Трясущимися пальцами Руал раздвинул разрез на шейке ребенка. Огляделся, поискал глазами… Полки на стенах, банки, лопаты и грабли в углу, метла, масляная лампа… Жестяная воронка. Скорее.
Он еще раздвинул разрез и узким концом ввел в него воронку. Так. Так.
– Людоед! – рычал за дверью Обри.
Дверь трещала, поддаваясь.
Неужели Лартова книга врала?!
И тут мальчик захрипел.
Вздохнул.
Он дышал через дыру в горле, дыру, исходящую кровью, и через воронку, открывшую доступ воздуху. Вдох. Хрип. Он может захлебнуться. Выдох. Дышит.
Упала дверь. Влетел Обри с безумными, белыми глазами. Увидел окровавленного ребенка с воронкой в горле и зашатался.
– Он дышит!! – закричал Руал. – Посмотри, он же дышит! Он дышит!

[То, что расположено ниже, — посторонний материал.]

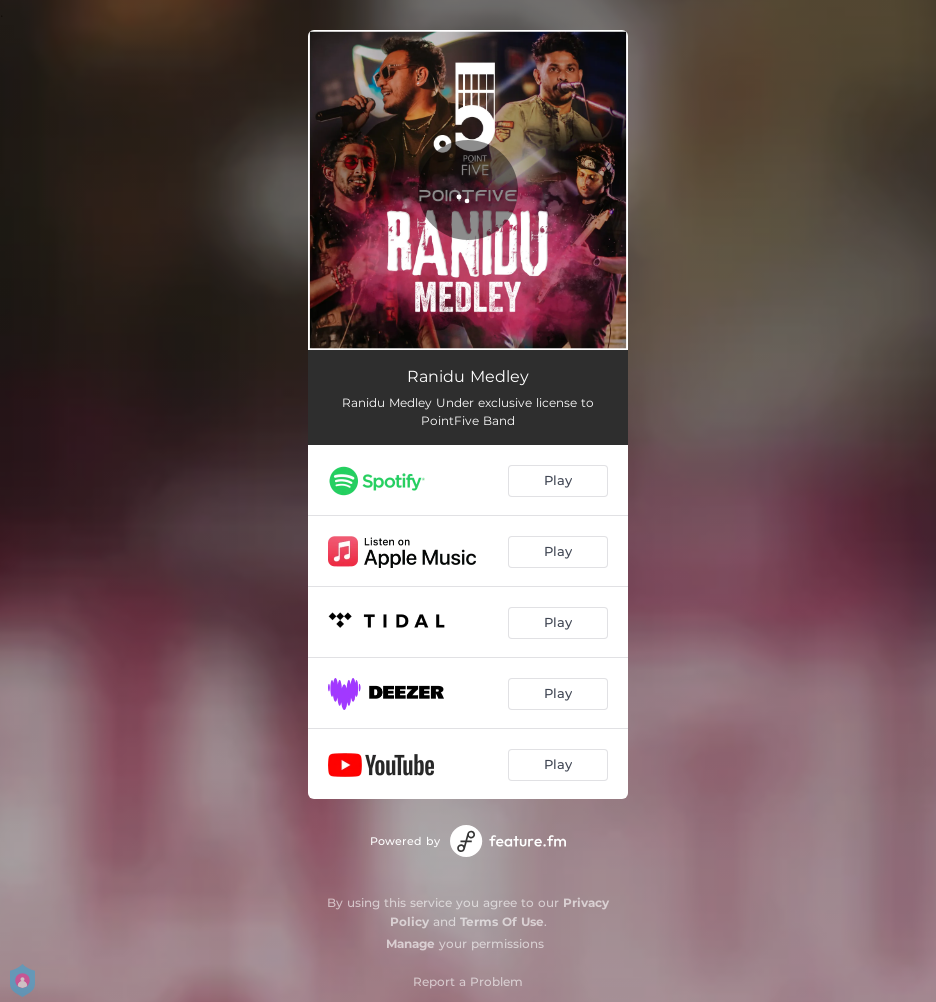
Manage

Обри тяжело шагнул вперед, отбросил Руала, наклонился над мальчиком.
Ребенок оживал, страшная синева сползала с его лица.
– Итка! – хрипло позвал Обри.
Вдвоем они стояли над своим первенцем, глядя, как поднимается и опускается его залитая кровью грудь.
Ильмарранен сидел в углу, глотал слезы и повторял, не помня себя:
– Дышит… Он дышит. Он живой.
Лицо его исполосовано было Иткиными ногтями.
– Я не забуду, – сказал Обри. – Я клятвой клянусь, что ты отныне мой брат и все, что имею я, принадлежит тебе. До старости, до смерти ты можешь жить в моем доме. Все, что ни попросишь, я исполню, хотя бы и ценой жизни.
По лужайке перед домом ходила Итка, покачивая на руках сына с перевязанной шейкой.
– Спасибо, – сказал Руал, следя за ней глазами. – Я тоже не забуду. Но мне надо идти. Мне все равно надо идти.
Они помолчали.
– Где бы ты ни был, – сказал Обри, – помни, что здесь тебя ждут.
Руал подошел к Итке с мальчиком. Гай широко ему улыбнулся, а Итка вдруг передала ребенка мужу и упала перед Ильмарраненом на колени. Ему еле удалось ее поднять.
Он вышел на дорогу, и когда дом скрылся за колоннадой сосен, кто-то вдруг явственно сказал ему, не то на ухо, не то изнутри головы: «Ай-яй-яй! Ты мне нравишься, удачливый Марран!»
Он вздрогнул. Он боялся этого. Ему снова показалось, что за ним наблюдают.